FOSSACESIA. Mobilità sulla costa, pulizia delle aree verdi, raccolta e smaltimento dei rifiuti abbandonati. Questi gli argomenti toccati durante l’incontro tra i sindaci di diverse località,...

FOSSACESIA. Mobilità sulla costa, pulizia delle aree verdi, raccolta e smaltimento dei rifiuti abbandonati. Questi gli argomenti toccati durante l’incontro tra i sindaci di diverse località, tenutosi nei giorni scorsi a Fossacesia in vista dell’arrivo della stagione estiva. Il turismo sulla costa dei trabocchi è un tema delicato da gestire, soprattutto dal punto di vista logistico-organizzativo. Per questo, hanno scelto di riunirsi intorno ad un tavolo i diversi rappresentanti di suddette località: Enrico Di Giuseppantoniodi Fossacesia, Gianni Di Rito di Rocca San Giovanni, Emiliano Bozzelli di San Vito Chietino e Nino Di Fonso di Torino Di Sangro.
«L’aumento delle presenze turistiche lungo la costa dei trabocchi, che registriamo da alcuni anni a questa parte, esige massima attenzione», spiegano in coro i sindaci, « È fondamentale la collaborazione per mettere insieme idee e interventi al fine di migliorare la qualità dei servizi» Occhi puntati soprattutto sui trasporti e sulla pulizia del tratto di litorale che va da San Vito a Torino Di Sangro e dove «registriamo quotidianamente l’abbandono di rifiuti di vario genere» sottolineano Di giuseppantonio, Di Rito, Bozzelli e Di Fonso,«e ciò rappresenta un problema soprattutto per la salvaguardia dell’ambiente.
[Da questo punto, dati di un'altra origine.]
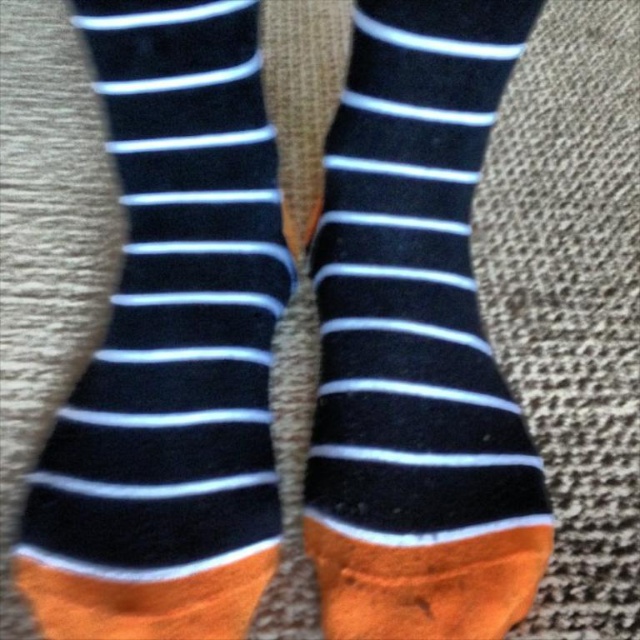 You are a fashion designer analyzing a closeup image of socks. The socks have horizontal stripes and orange at the toes. You need to place a small logo exactly at point (x=170, y=346). Based on the image, what color should the logo be to match the socks?

The point (x=170, y=346) corresponds to matte black and orange socks at center, so the logo should be either black or orange to match the socks. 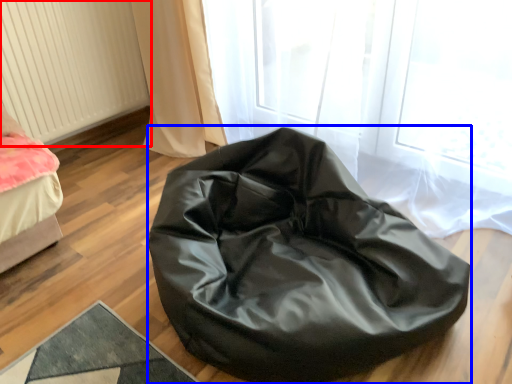 Question: Which point is closer to the camera, radiator (highlighted by a red box) or furniture (highlighted by a blue box)?

Choices:
 (A) radiator
 (B) furniture

Answer: (B) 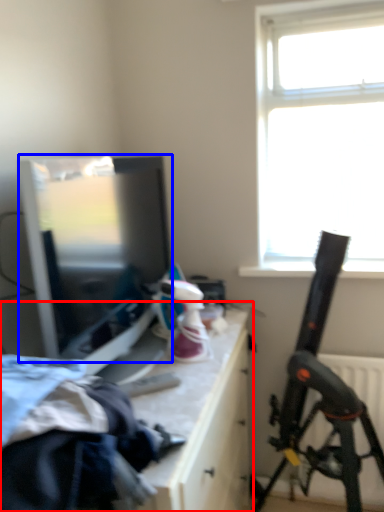 Question: Which object is closer to the camera taking this photo, table (highlighted by a red box) or window screen (highlighted by a blue box)?

Choices:
 (A) table
 (B) window screen

Answer: (A) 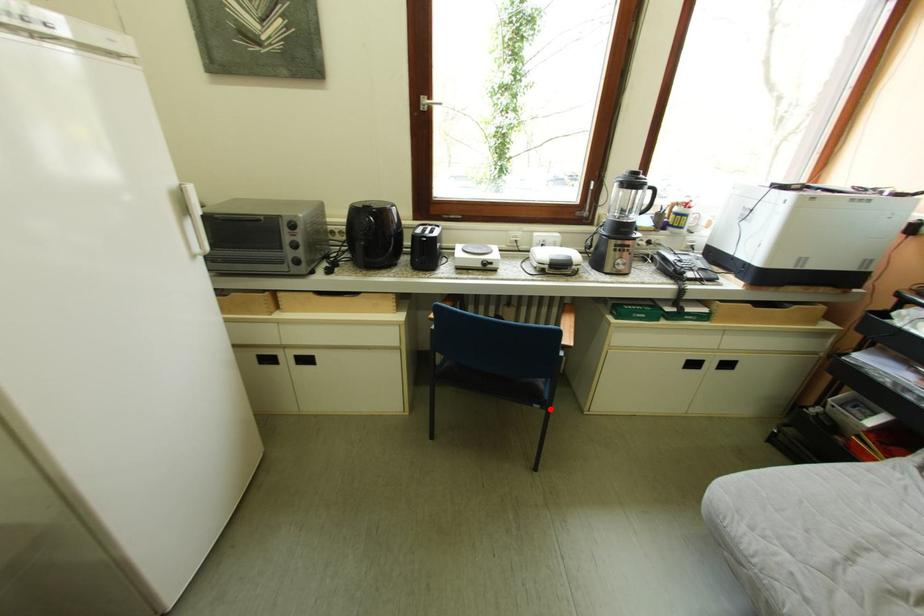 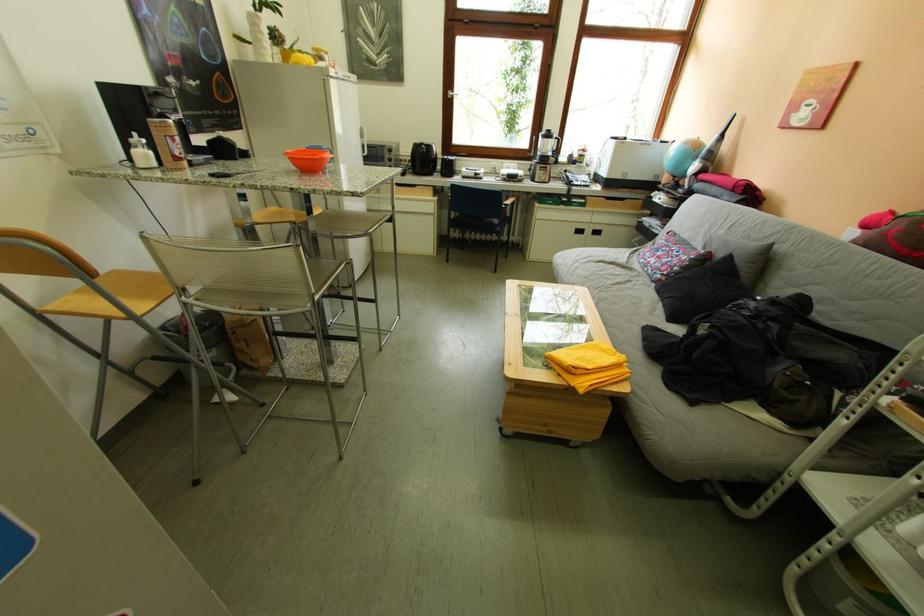 Question: I am providing you with two images of the same scene from different viewpoints. Image1 has a red point marked. In image2, the corresponding 3D location appears at what relative position? Reply with the corresponding letter.

Choices:
 (A) Closer
 (B) Farther

Answer: (A) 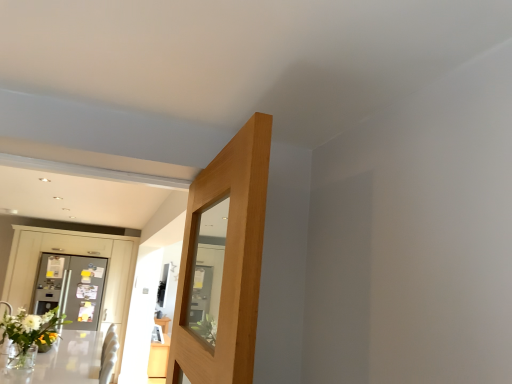 Question: Is clear glass table at lower left, placed as the second table when sorted from bottom to top, not within light wood table at lower left, which appears as the first table when ordered from the bottom?

Choices:
 (A) yes
 (B) no

Answer: (A)

Question: Is clear glass table at lower left, placed as the second table when sorted from bottom to top, thinner than light wood table at lower left, which appears as the second table when viewed from the top?

Choices:
 (A) yes
 (B) no

Answer: (B)

Question: Is clear glass table at lower left, the first table from the front, oriented towards light wood table at lower left, which is the second table from front to back?

Choices:
 (A) yes
 (B) no

Answer: (B)

Question: Is clear glass table at lower left, marked as the second table in a back-to-front arrangement, closer to camera compared to light wood table at lower left, the first table in the back-to-front sequence?

Choices:
 (A) yes
 (B) no

Answer: (A)

Question: Is clear glass table at lower left, which is the 1th table in top-to-bottom order, wider than light wood table at lower left, which appears as the second table when viewed from the top?

Choices:
 (A) yes
 (B) no

Answer: (A)

Question: Is clear glass table at lower left, placed as the second table when sorted from bottom to top, to the left of light wood table at lower left, which is the second table from front to back, from the viewer's perspective?

Choices:
 (A) no
 (B) yes

Answer: (B)

Question: From the image's perspective, is light wood table at lower left, which appears as the second table when viewed from the top, located above metallic gray dresser at left?

Choices:
 (A) yes
 (B) no

Answer: (B)

Question: Is light wood table at lower left, the first table in the back-to-front sequence, positioned in front of metallic gray dresser at left?

Choices:
 (A) no
 (B) yes

Answer: (A)

Question: Is the depth of light wood table at lower left, which is the second table from front to back, greater than that of metallic gray dresser at left?

Choices:
 (A) no
 (B) yes

Answer: (B)

Question: Considering the relative sizes of light wood table at lower left, which is the second table from front to back, and metallic gray dresser at left in the image provided, is light wood table at lower left, which is the second table from front to back, shorter than metallic gray dresser at left?

Choices:
 (A) yes
 (B) no

Answer: (A)

Question: Does light wood table at lower left, which appears as the second table when viewed from the top, have a larger size compared to metallic gray dresser at left?

Choices:
 (A) yes
 (B) no

Answer: (B)

Question: Is light wood table at lower left, which is the second table from front to back, next to metallic gray dresser at left?

Choices:
 (A) no
 (B) yes

Answer: (A)

Question: Considering the relative sizes of clear glass table at lower left, the first table from the front, and metallic gray dresser at left in the image provided, is clear glass table at lower left, the first table from the front, smaller than metallic gray dresser at left?

Choices:
 (A) yes
 (B) no

Answer: (A) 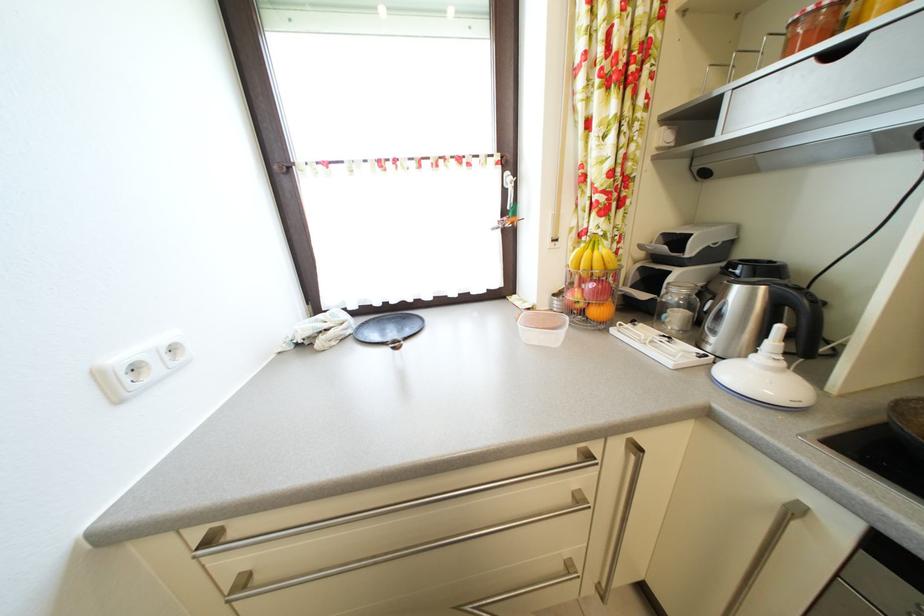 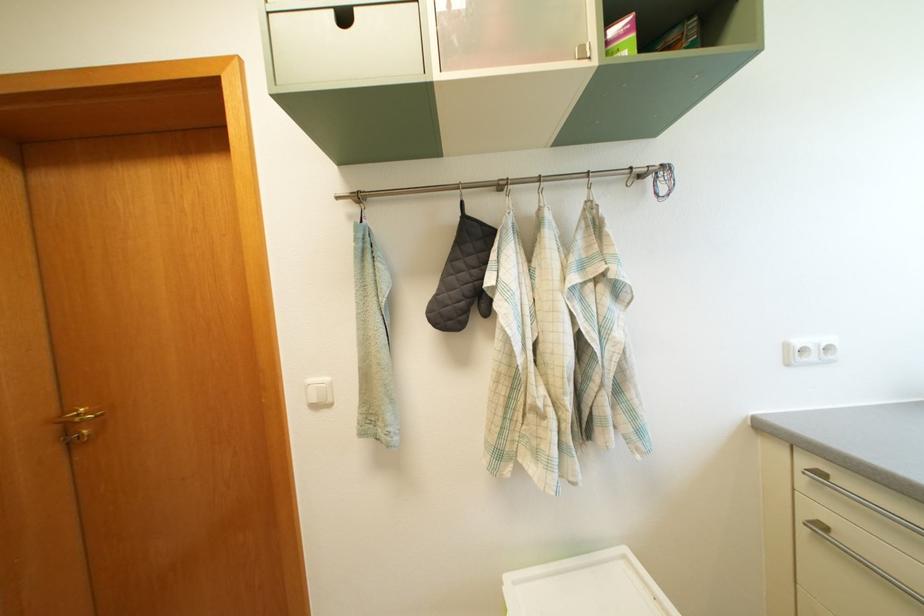 The point at (220, 546) is marked in the first image. Where is the corresponding point in the second image?

(827, 480) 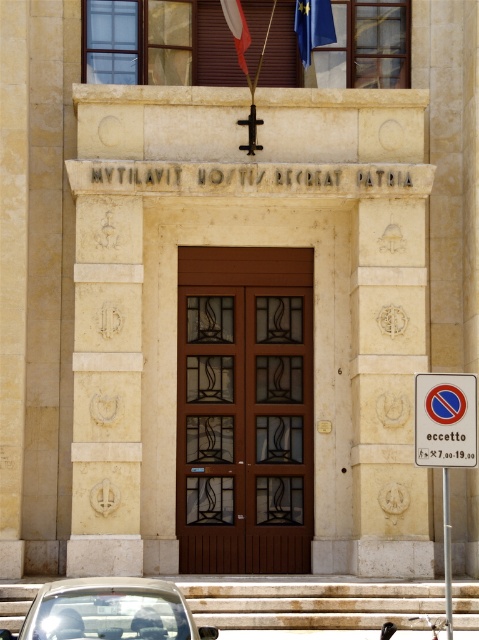 From the picture: Is matte black car at lower center to the right of white plastic sign at right from the viewer's perspective?

No, matte black car at lower center is not to the right of white plastic sign at right.

From the picture: Is matte black car at lower center below white plastic sign at right?

Yes, matte black car at lower center is below white plastic sign at right.

Which is behind, point (141, 634) or point (448, 515)?

The point (448, 515) is more distant.

You are a GUI agent. You are given a task and a screenshot of the screen. Output one action in this format:
    pyautogui.click(x=<x>, y=<y>)
    Task: Click on the matte black car at lower center
    This screenshot has width=479, height=640.
    Given the screenshot: What is the action you would take?
    pyautogui.click(x=110, y=611)

Can you confirm if brown wooden door at center is thinner than blue fabric flag at upper center?

In fact, brown wooden door at center might be wider than blue fabric flag at upper center.

Is brown wooden door at center wider than blue fabric flag at upper center?

Yes.

Describe the element at coordinates (244, 410) in the screenshot. Image resolution: width=479 pixels, height=640 pixels. I see `brown wooden door at center` at that location.

You are a GUI agent. You are given a task and a screenshot of the screen. Output one action in this format:
    pyautogui.click(x=<x>, y=<y>)
    Task: Click on the brown wooden door at center
    This screenshot has width=479, height=640.
    Given the screenshot: What is the action you would take?
    pyautogui.click(x=244, y=410)

Can you confirm if white plastic sign at lower right is positioned to the right of blue fabric flag at upper center?

Correct, you'll find white plastic sign at lower right to the right of blue fabric flag at upper center.

From the picture: Can you confirm if white plastic sign at lower right is taller than blue fabric flag at upper center?

Incorrect, white plastic sign at lower right's height is not larger of blue fabric flag at upper center's.

Does point (444, 465) lie behind point (301, 49)?

No, (444, 465) is in front of (301, 49).

Find the location of a particular element. The image size is (479, 640). white plastic sign at lower right is located at coordinates (444, 419). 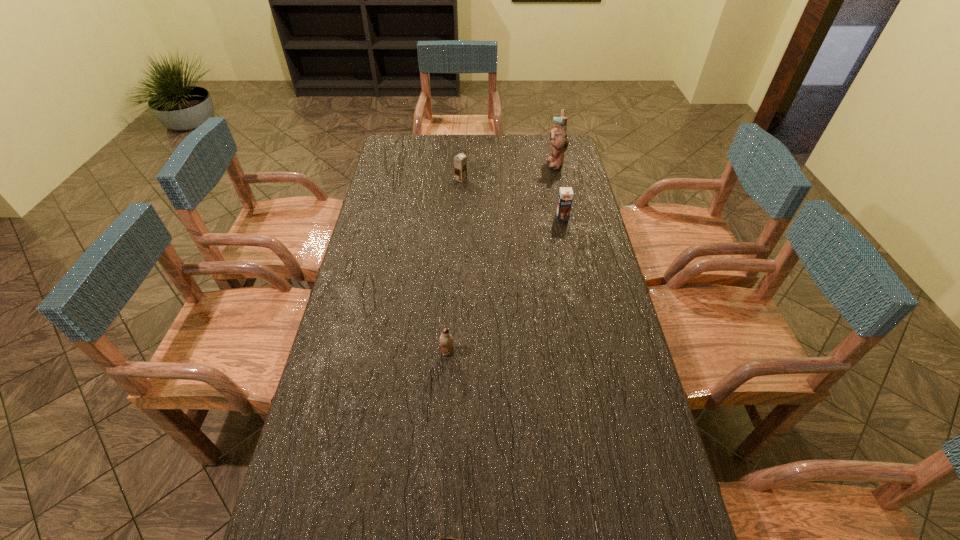 Where is `blank space located on the right of the farthest chocolate milk`? blank space located on the right of the farthest chocolate milk is located at coordinates (500, 179).

Locate an element on the screen. Image resolution: width=960 pixels, height=540 pixels. vacant region located 0.400m on the right of the second nearest object is located at coordinates (592, 352).

At what (x,y) coordinates should I click in order to perform the action: click on object that is at the far edge. Please return your answer as a coordinate pair (x, y). The height and width of the screenshot is (540, 960). Looking at the image, I should click on (558, 136).

Where is `figurine that is at the right edge`? This screenshot has width=960, height=540. figurine that is at the right edge is located at coordinates (558, 136).

This screenshot has width=960, height=540. In order to click on chocolate milk situated at the right edge in this screenshot , I will do `click(565, 197)`.

Locate an element on the screen. The width and height of the screenshot is (960, 540). object that is at the far right corner is located at coordinates (558, 136).

This screenshot has width=960, height=540. In the image, there is a desktop. What are the coordinates of `free space at the far edge` in the screenshot? It's located at (439, 147).

In the image, there is a desktop. Identify the location of free space at the left edge. The height and width of the screenshot is (540, 960). (357, 369).

Identify the location of vacant space at the right edge of the desktop. (545, 176).

Locate an element on the screen. The width and height of the screenshot is (960, 540). free region at the far right corner is located at coordinates (544, 155). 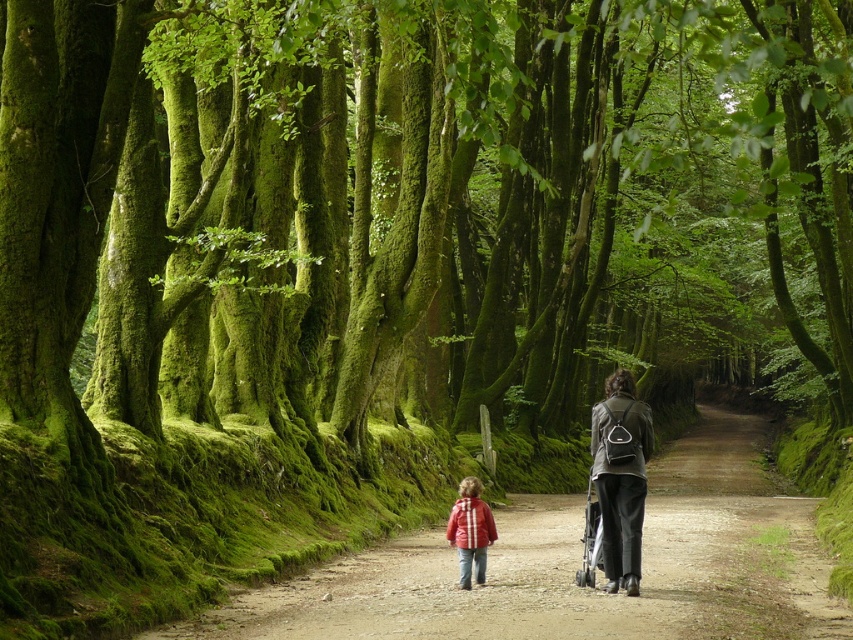 You are standing at the point marked by the coordinates point (x=619, y=477). Which object are you standing on?

The point (x=619, y=477) is on the matte black backpack at center.

You are standing at the starting point of the dirt path at center and want to reach the red plaid jacket at center. Which direction should you walk to get there?

The dirt path at center is to the right of the red plaid jacket at center, so you should walk to the left to reach the red plaid jacket at center. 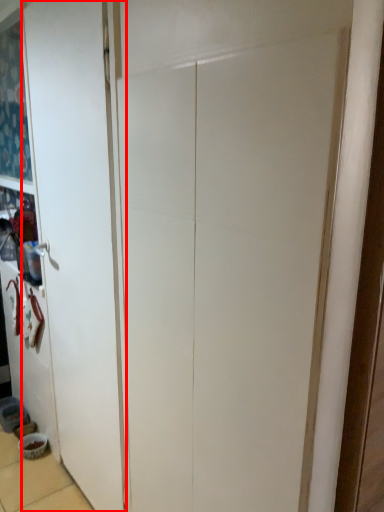 Question: From the image's perspective, what is the correct spatial relationship of door (annotated by the red box) in relation to bowl?

Choices:
 (A) above
 (B) below

Answer: (A) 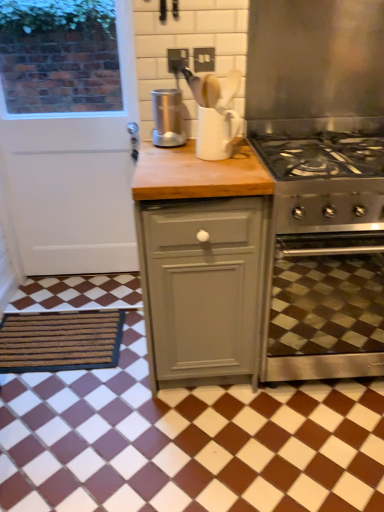 You are a GUI agent. You are given a task and a screenshot of the screen. Output one action in this format:
    pyautogui.click(x=<x>, y=<y>)
    Task: Click on the free point above matte gray cabinet at center (from a real-world perspective)
    The image size is (384, 512).
    Given the screenshot: What is the action you would take?
    pyautogui.click(x=193, y=160) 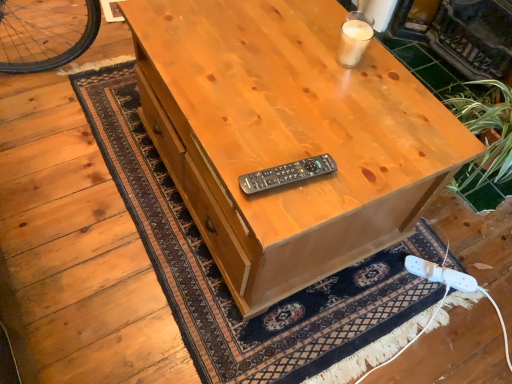 Question: Is black plastic remote at center spatially inside white plastic game controller at lower right, or outside of it?

Choices:
 (A) outside
 (B) inside

Answer: (A)

Question: From their relative heights in the image, would you say black plastic remote at center is taller or shorter than white plastic game controller at lower right?

Choices:
 (A) short
 (B) tall

Answer: (B)

Question: Estimate the real-world distances between objects in this image. Which object is farther from the green tile fireplace at upper right?

Choices:
 (A) natural wood desk at center
 (B) black plastic remote at center
 (C) white plastic game controller at lower right

Answer: (B)

Question: Which is farther from the green tile fireplace at upper right?

Choices:
 (A) black plastic remote at center
 (B) natural wood desk at center
 (C) white plastic game controller at lower right

Answer: (A) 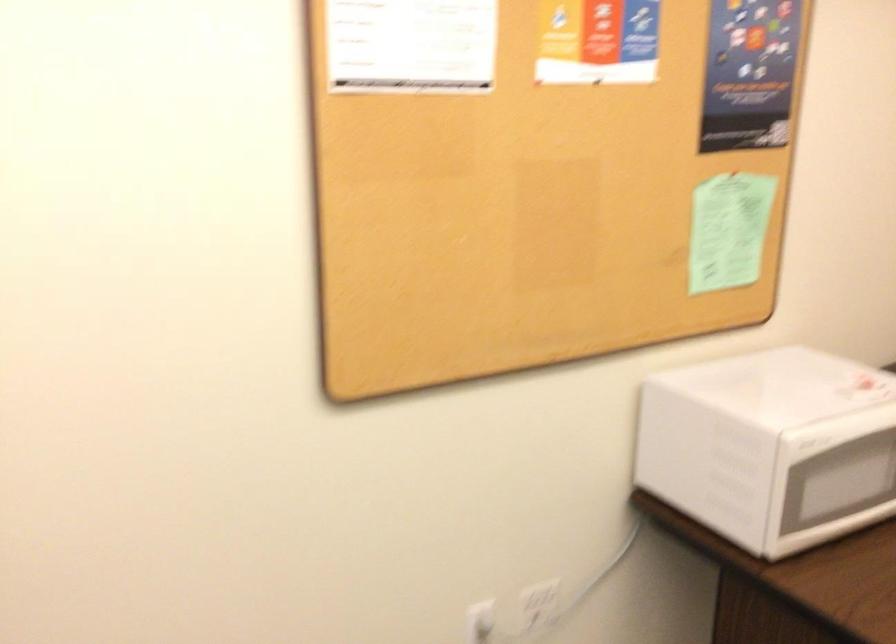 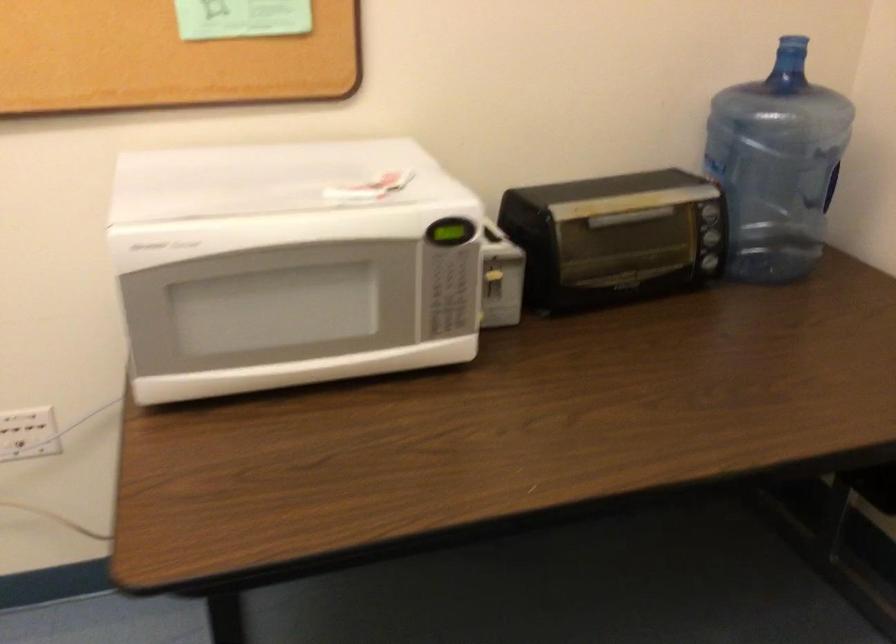 Which direction would the cameraman need to move to produce the second image?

Il pericolo incendi è altissimo in queste condizioni. Coinvolgeremo le società EcoLan e Rieco, che si dividono la gestione della raccolta rifiuti nei nostri centri, per programmare azioni di pulizia strategica».
Altro aspetto da migliorare è certamente quello della mobilità, poiché «la carenza di parcheggi sulla Strada Statale 16, in prossimità dei luoghi più caratteristici, ci suggerisce di creare un sistema di collegamenti in grado di mettere nelle condizioni i turisti di raggiungere le mete scelte, senza l’uso di mezzi privati. Si tratta ovviamente di un discorso da affrontare con calma e raziocinio, coinvolgendo la Regione Abruzzo, la Provincia e tutti i vari enti di trasporto pubblico per verificare la fattibilità del progetto» concludono i sindaci.